[Data excerpts]

%%

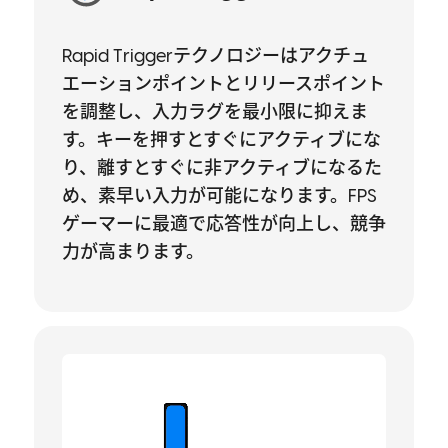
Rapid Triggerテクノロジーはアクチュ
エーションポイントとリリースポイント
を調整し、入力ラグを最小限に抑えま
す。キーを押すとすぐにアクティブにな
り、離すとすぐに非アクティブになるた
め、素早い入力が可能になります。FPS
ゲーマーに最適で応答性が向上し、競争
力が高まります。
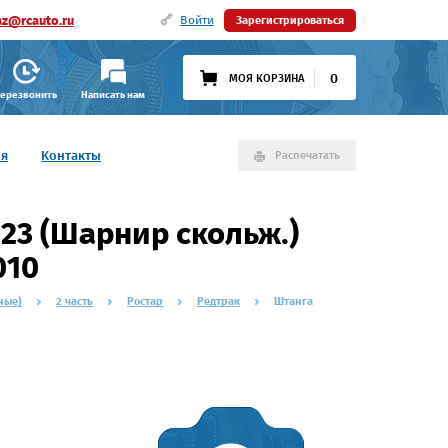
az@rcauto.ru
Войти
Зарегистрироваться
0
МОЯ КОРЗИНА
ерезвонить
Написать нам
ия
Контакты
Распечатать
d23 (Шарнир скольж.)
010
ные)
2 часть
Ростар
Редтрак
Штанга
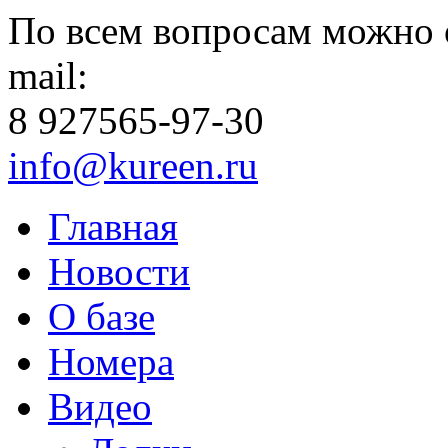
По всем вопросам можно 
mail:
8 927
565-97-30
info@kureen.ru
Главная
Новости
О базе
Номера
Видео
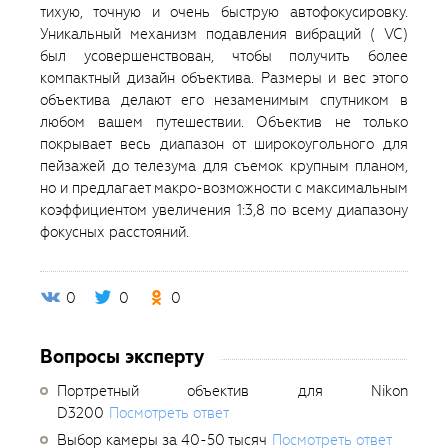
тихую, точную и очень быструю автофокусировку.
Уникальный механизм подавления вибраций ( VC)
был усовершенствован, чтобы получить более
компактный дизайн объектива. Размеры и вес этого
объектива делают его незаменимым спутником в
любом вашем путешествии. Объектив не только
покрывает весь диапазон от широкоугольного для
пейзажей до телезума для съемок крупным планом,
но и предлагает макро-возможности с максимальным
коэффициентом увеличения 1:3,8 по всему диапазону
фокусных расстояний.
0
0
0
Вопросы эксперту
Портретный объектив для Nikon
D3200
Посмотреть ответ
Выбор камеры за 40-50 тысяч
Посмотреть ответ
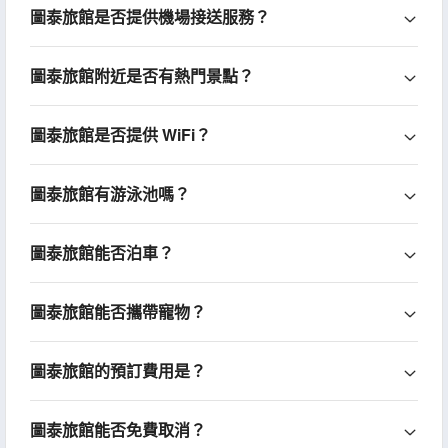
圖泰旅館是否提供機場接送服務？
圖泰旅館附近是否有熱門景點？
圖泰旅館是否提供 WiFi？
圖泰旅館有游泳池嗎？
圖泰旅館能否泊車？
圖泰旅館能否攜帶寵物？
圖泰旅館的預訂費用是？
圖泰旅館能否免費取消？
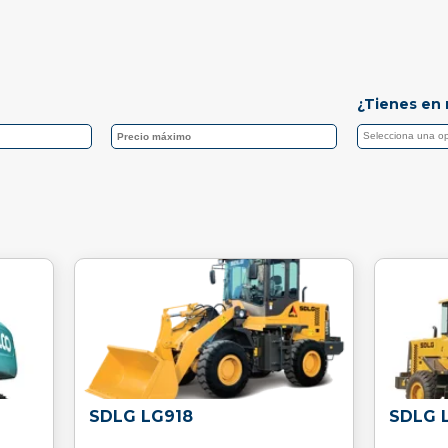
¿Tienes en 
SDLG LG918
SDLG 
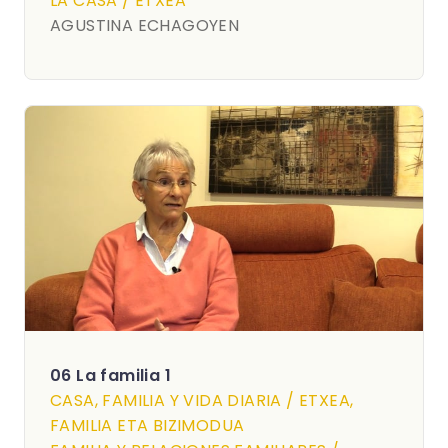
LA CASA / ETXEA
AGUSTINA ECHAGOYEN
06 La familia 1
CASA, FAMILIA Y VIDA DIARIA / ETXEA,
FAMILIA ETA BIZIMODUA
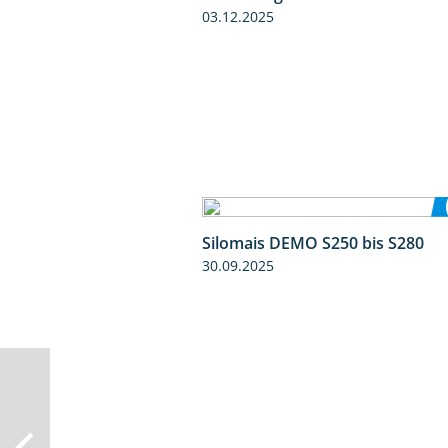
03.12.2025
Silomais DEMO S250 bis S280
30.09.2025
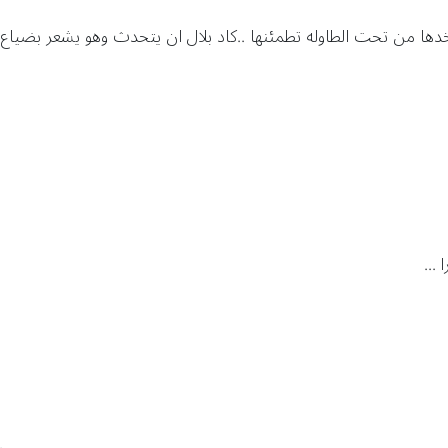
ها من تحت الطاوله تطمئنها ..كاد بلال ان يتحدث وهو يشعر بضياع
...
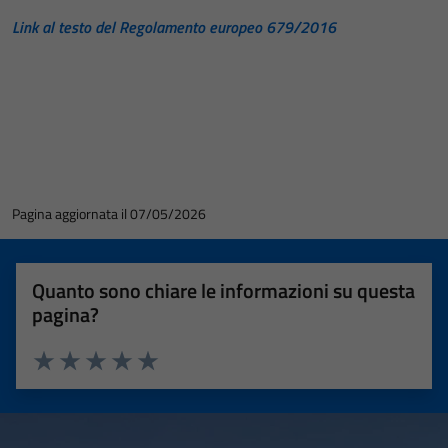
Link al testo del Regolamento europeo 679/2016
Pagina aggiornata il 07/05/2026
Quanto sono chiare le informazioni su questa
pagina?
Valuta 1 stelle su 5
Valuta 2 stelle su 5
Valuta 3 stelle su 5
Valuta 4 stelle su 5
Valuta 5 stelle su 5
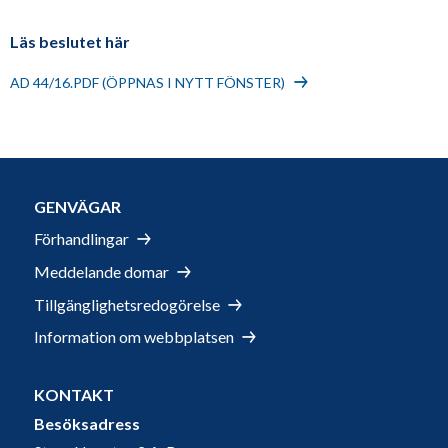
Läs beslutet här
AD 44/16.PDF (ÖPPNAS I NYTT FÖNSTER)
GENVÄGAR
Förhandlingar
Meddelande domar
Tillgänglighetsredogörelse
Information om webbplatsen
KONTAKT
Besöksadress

%%

(WHAT TO WORK ON): Exactly the lines from the line that contains "ها من تحت الطاوله" through the last line above, and no other lines, must be output, with pictures excluded.

(REPLY TO THE EXERCISE):
ها من تحت الطاوله تطمئنها ..كاد بلال ان يتحدث وهو يشعر بضياع
...
Link al testo del Regolamento europeo 679/2016
Pagina aggiornata il 07/05/2026
Quanto sono chiare le informazioni su questa
pagina?
Valuta 1 stelle su 5
Valuta 2 stelle su 5
Valuta 3 stelle su 5
Valuta 4 stelle su 5
Valuta 5 stelle su 5
Läs beslutet här
AD 44/16.PDF (ÖPPNAS I NYTT FÖNSTER)
GENVÄGAR
Förhandlingar
Meddelande domar
Tillgänglighetsredogörelse
Information om webbplatsen
KONTAKT
Besöksadress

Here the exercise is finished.